This is called from the player.gd file, within one of the processes: mode_change is defined as "signal mode_change(new_mode)" The mode_change signal is connected to the GUI.gd file, pictured here: When doing emit_signal() with more than one argument, the compiler complains about too many arguments, and this is the only code that does not cause errors. However, the mode does not change when I press the respective button. What is going wrong?

I defined it before any of this, but thought that it would be a waste of space to put that, so I included its definition in quotes just after the first photo.

In that case in your emit signal you must include your argument too: emit_signal("mode_change", new_mode_here)

As mentioned in the question, when I try that the compiler throws an error saying that the emit_signal() function only expects one parameter.

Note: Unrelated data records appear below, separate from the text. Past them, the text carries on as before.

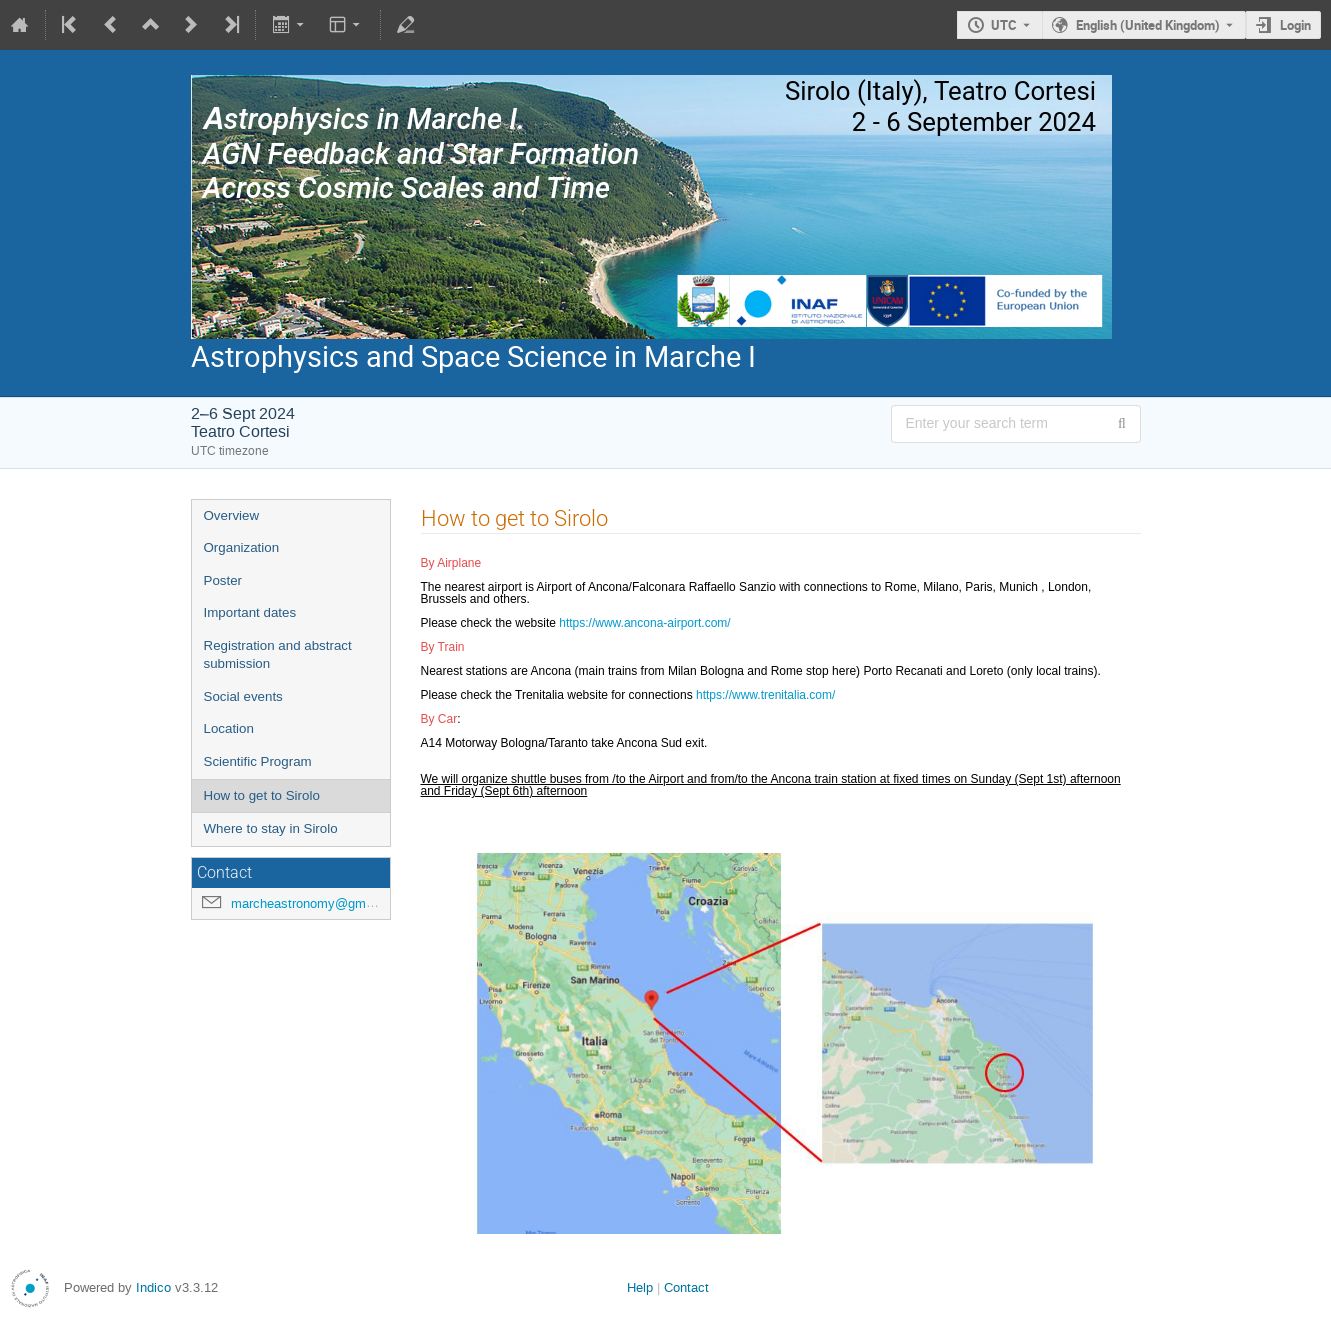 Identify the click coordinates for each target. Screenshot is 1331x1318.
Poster (223, 580)
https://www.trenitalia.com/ (765, 695)
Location (229, 728)
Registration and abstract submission (278, 655)
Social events (243, 696)
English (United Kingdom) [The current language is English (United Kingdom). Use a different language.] (1148, 25)
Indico (153, 1287)
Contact (686, 1287)
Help (640, 1287)
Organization (242, 547)
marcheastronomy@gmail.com (319, 903)
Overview (232, 515)
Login (1295, 25)
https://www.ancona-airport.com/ (644, 623)
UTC (1004, 25)
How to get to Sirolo (262, 795)
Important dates (250, 612)
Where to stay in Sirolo (271, 828)
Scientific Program (258, 761) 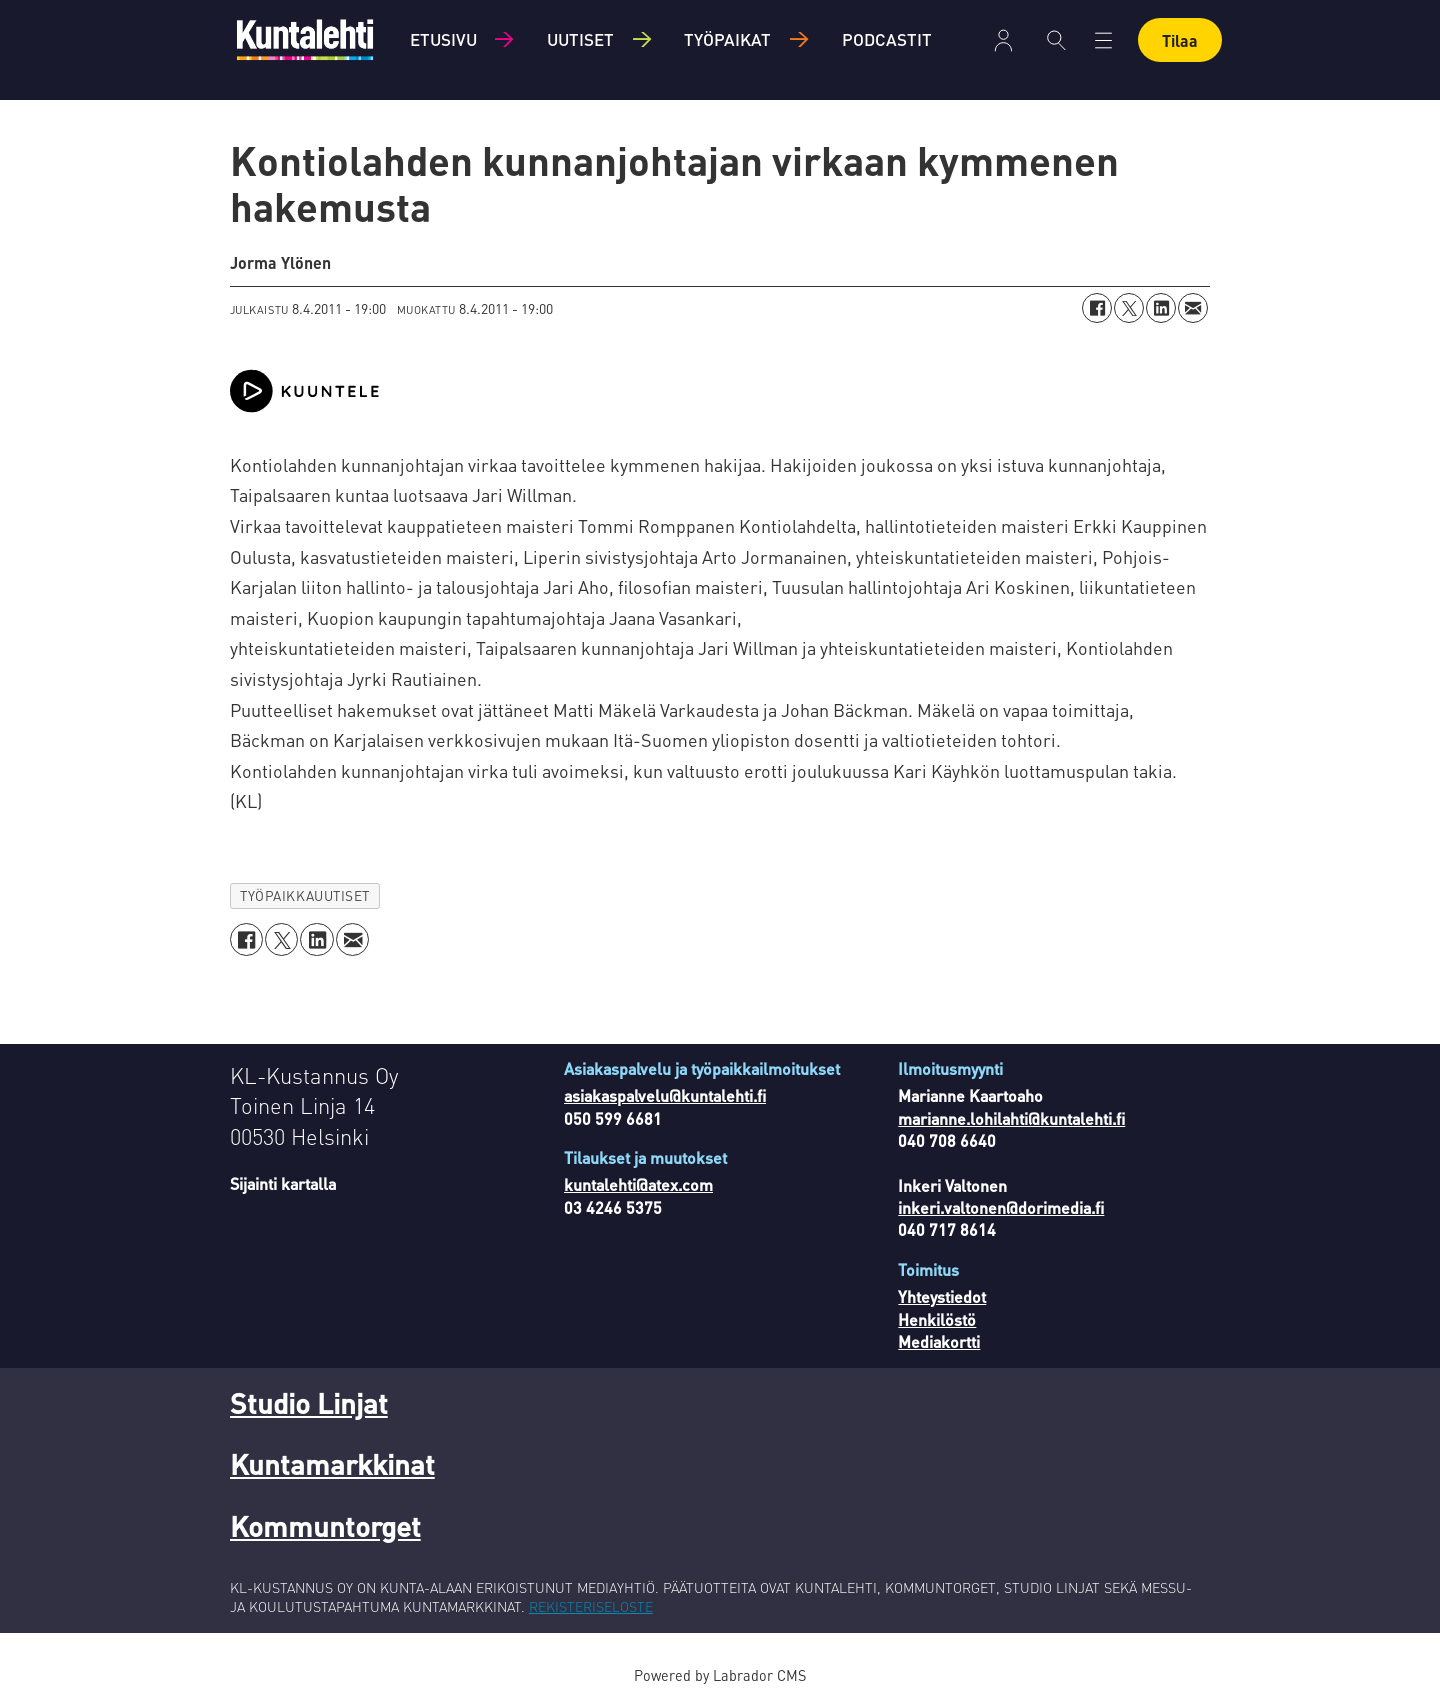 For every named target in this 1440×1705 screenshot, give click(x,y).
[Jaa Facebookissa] (1097, 308)
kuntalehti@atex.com (638, 1184)
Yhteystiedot (942, 1296)
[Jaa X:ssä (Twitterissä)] (1129, 308)
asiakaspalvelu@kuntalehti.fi (665, 1095)
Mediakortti (939, 1341)
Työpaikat (727, 39)
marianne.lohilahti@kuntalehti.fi (1011, 1118)
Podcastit (887, 39)
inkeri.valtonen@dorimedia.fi (1001, 1207)
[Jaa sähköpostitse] (1193, 308)
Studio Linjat (309, 1403)
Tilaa (1180, 40)
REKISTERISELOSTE (591, 1606)
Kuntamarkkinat (332, 1464)
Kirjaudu (1003, 40)
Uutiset (580, 39)
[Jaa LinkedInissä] (1161, 308)
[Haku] (1056, 40)
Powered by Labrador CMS (720, 1675)
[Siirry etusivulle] (305, 39)
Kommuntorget (325, 1526)
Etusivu (443, 39)
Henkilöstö (937, 1319)
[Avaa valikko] (1103, 40)
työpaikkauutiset (305, 895) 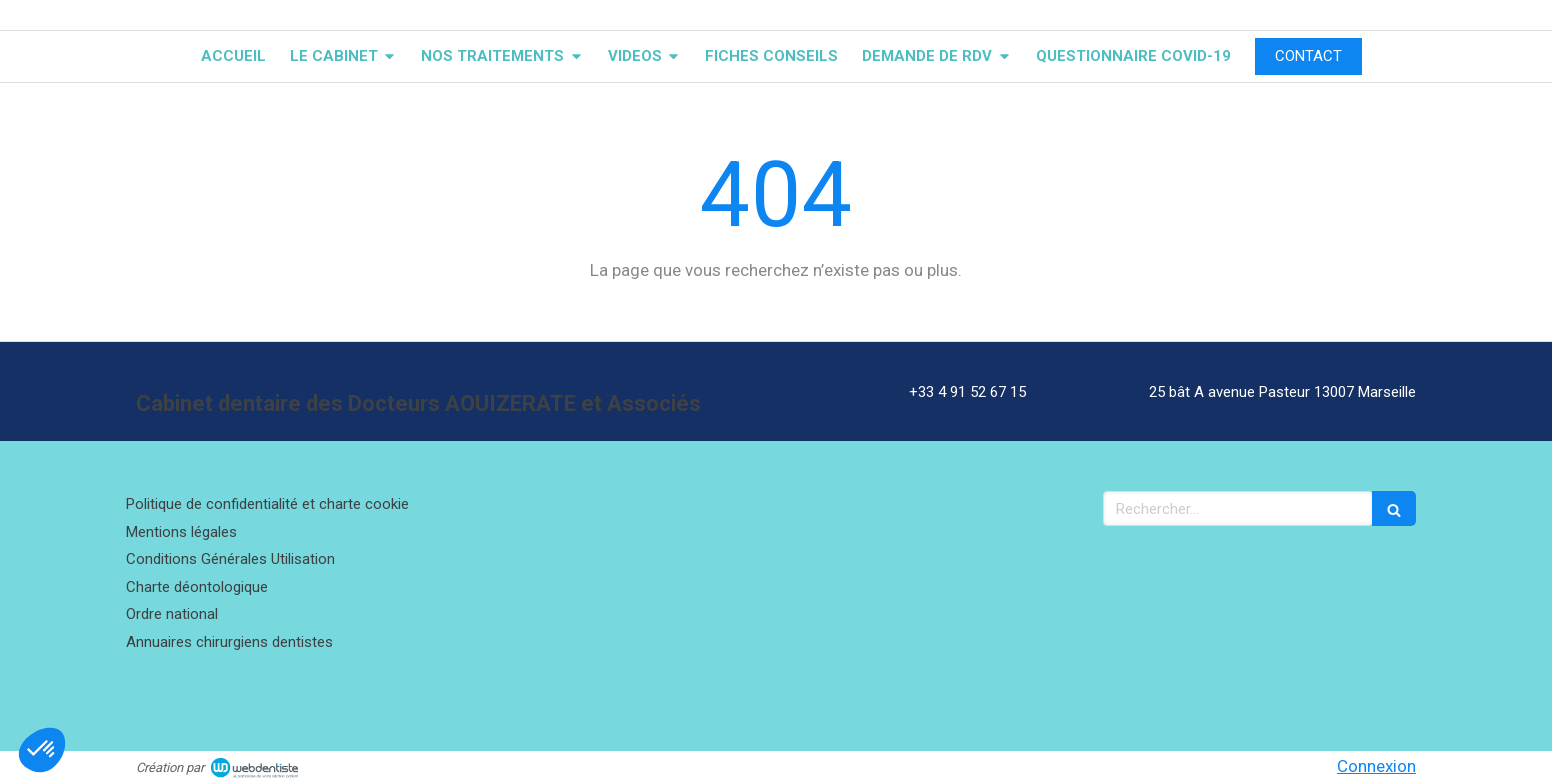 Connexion (1376, 766) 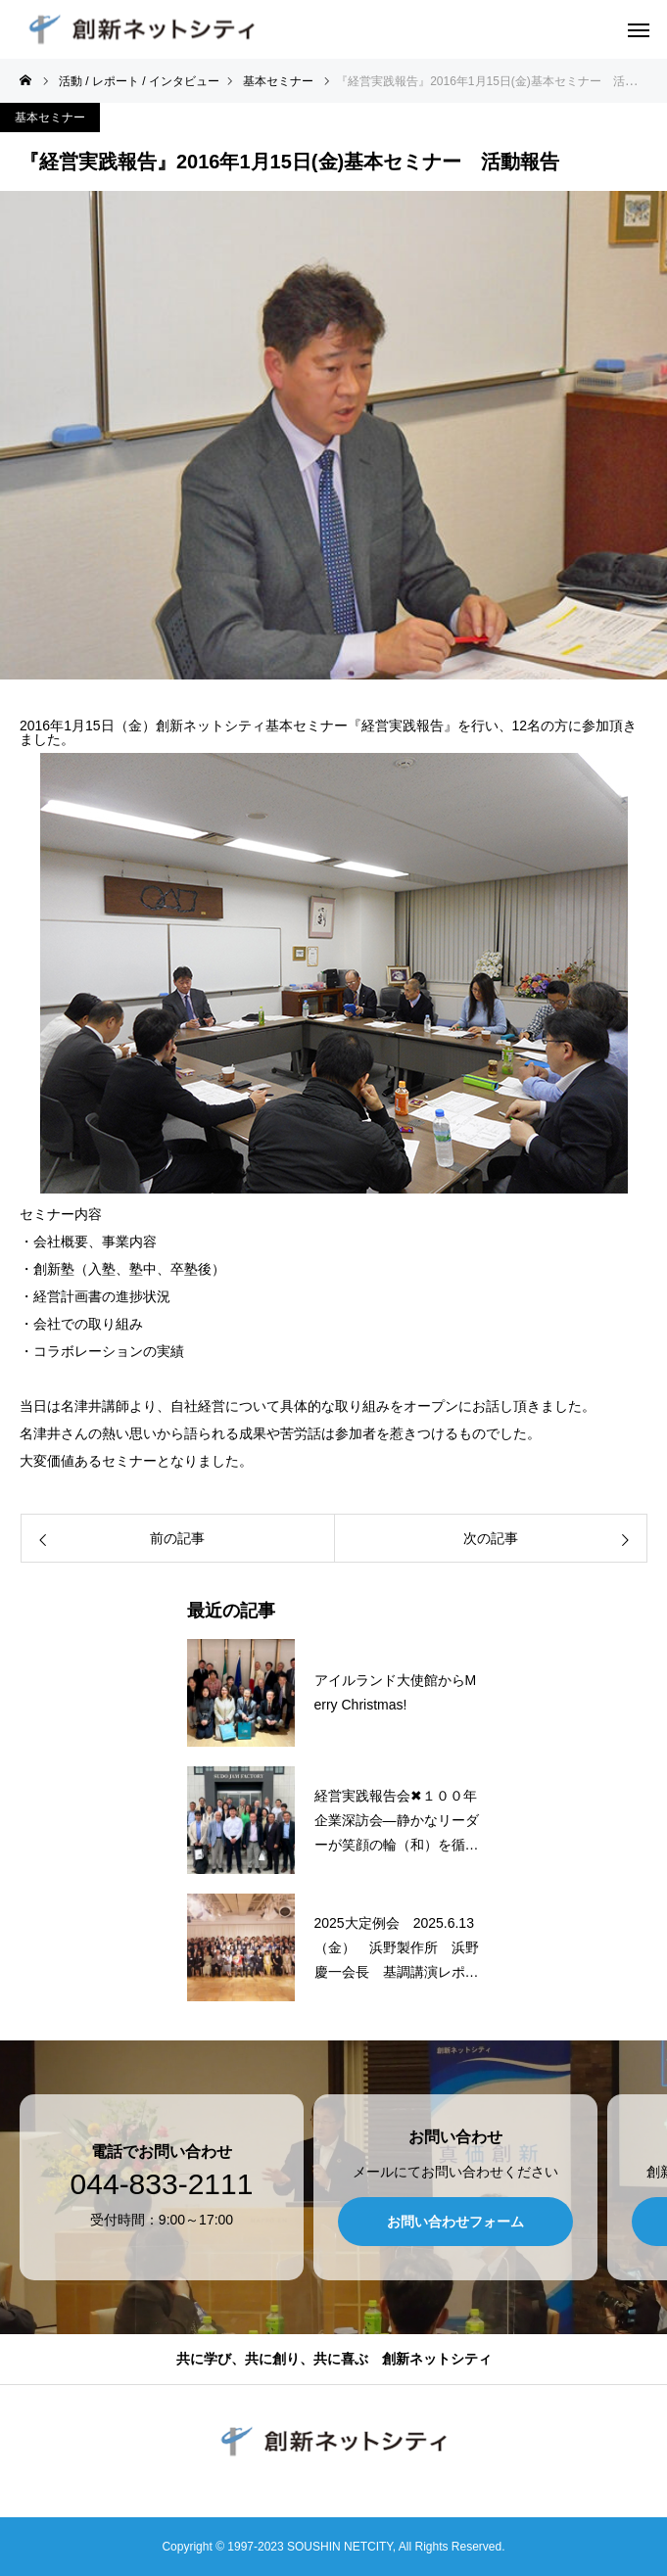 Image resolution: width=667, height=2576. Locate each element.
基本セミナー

Try putting this at the top of every script that is involved in the signal (connect or emit):

signal mode_change

On the GUI script:

player.connect("mode_change", self, "change_label")

On player script:

emit_signal("mode_change", mode)

I'm fairly sure that will work.

That's good except for the first code fragment.

signal mode_changed(mode) # forgot parameter

I just tried it on my project, that is not needed.

Alright, thank you all, the solution that worked was, oddly, removing the array of parameters from the player.connect() function within GUI.gd. It seems the 4th argument of connect() is for variables passed within the same node, and not for signals to pass variables with their emission.